Reference: “Higgs inflation at the critical point” by Fedor Bezrukov and Mikhail Shaposhnikov, 1 June 2014, Physics Letters B.
DOI: 10.1016/j.physletb.2014.05.074
arXiv: 1403.6078

3 Comments on "Higgs Boson May Explain the Earliest Expansion of the Universe"

  1. If the universe is expanding. What is it expanding in?What surronds the universe

    • David J Wilson | August 16, 2014 at 9:23 pm | Reply

      The Universe contains everything there is, everything there was, and everything there will be. The Universe is one entity, not many. It’s wrong to say that the Universe is “in” anything. Space, matter, and time, are integral components of the Universe. Space is expanding, along with everything else. If thinking about this gives you a headache, then you’re thinking along the right lines!

      • [everything there will be]

        Disagree. The universe is in a continuous state of expansion, not due to a big bang, that would be silly, and John Kelly’s question would be entirely valid, but it is due to the logical fact that that which creates thingness, is itself an expansionary entity.

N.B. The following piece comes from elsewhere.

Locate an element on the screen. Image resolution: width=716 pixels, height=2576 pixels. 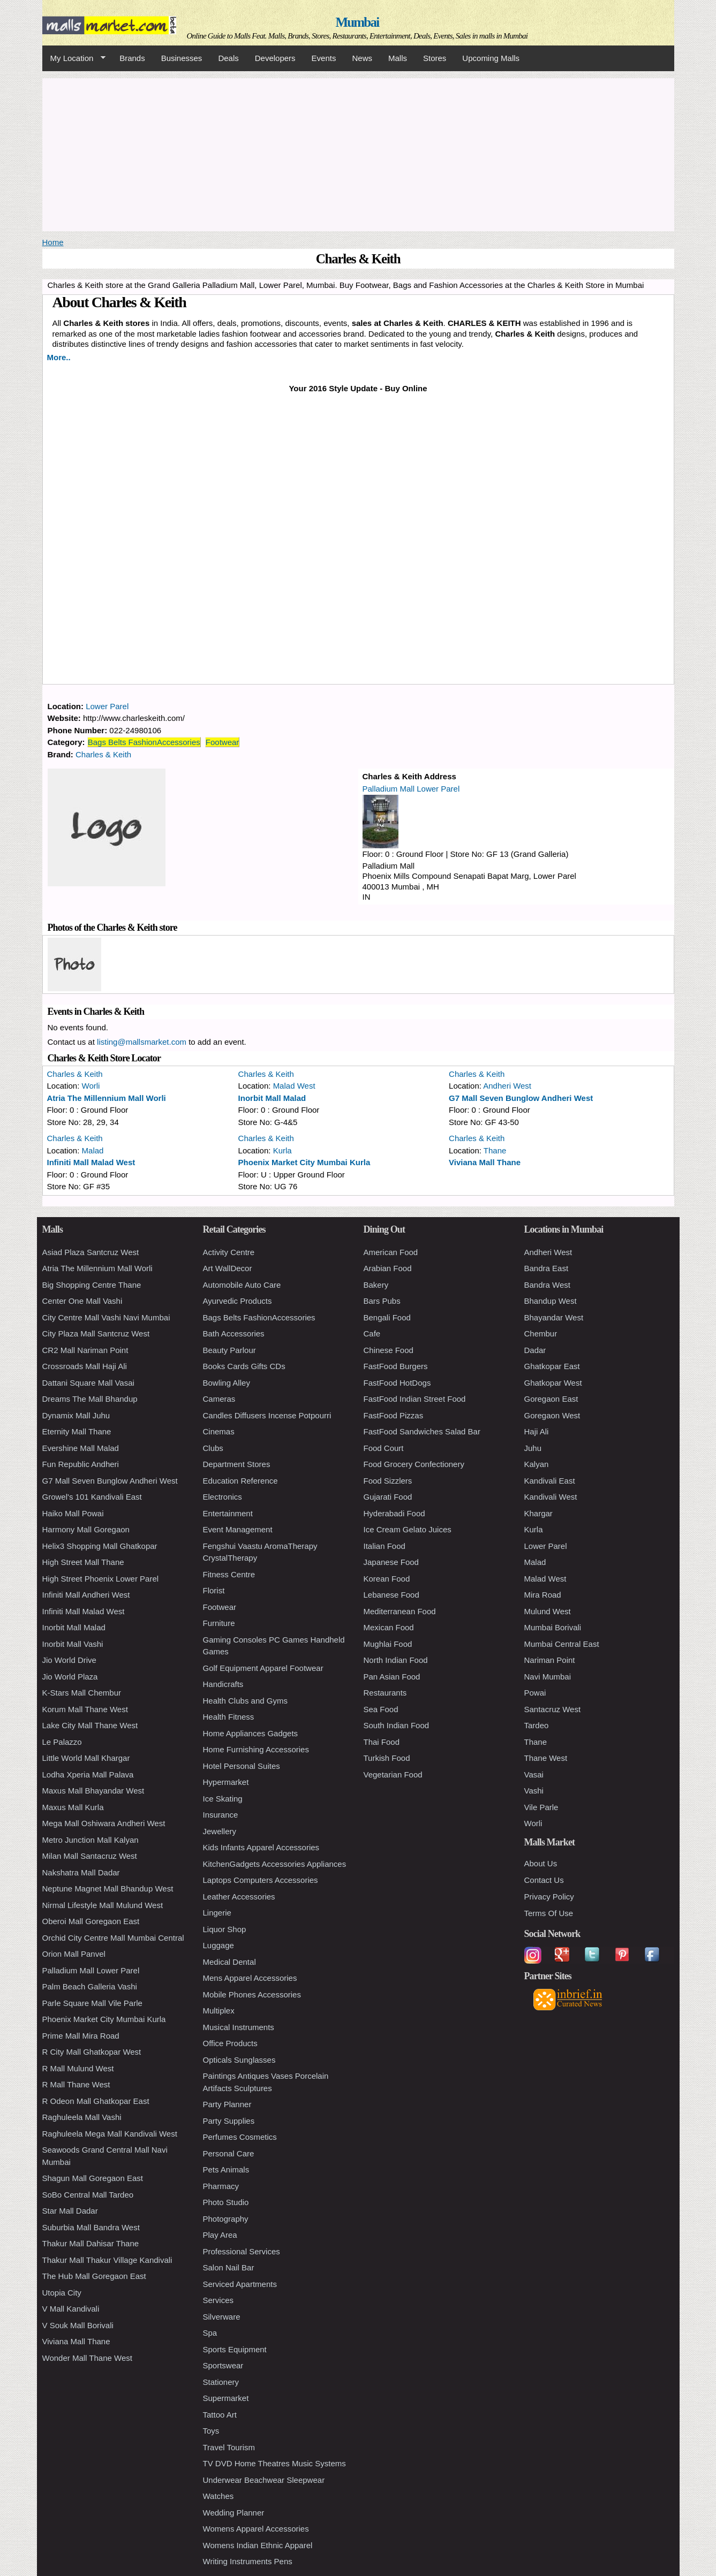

        Don’t think of Time as being only a measurement to change (an effect), think of it as being that which underlies and is everything, as being the only form of continuously expanding energy. This is the fundamental cause of existence, in which the (impossible) “first cause” is actually an everlasting continuous cause. Prior existence (older time) via its own stronger expansionary power, causes shaping and fracturing of the newest time expansion, allowing thingness evolution.

        The universe is a infinity that grows more of itself.

        In the context of things, there is no actual *separate* “energy” that drives movement. flows and change – the power source is intrinsically a result of expansion. When I speak of expansion, I do not mean stretching out what already exists, making it thinner, although that does occur in evolved things, I mean creationary expansion – more of itself.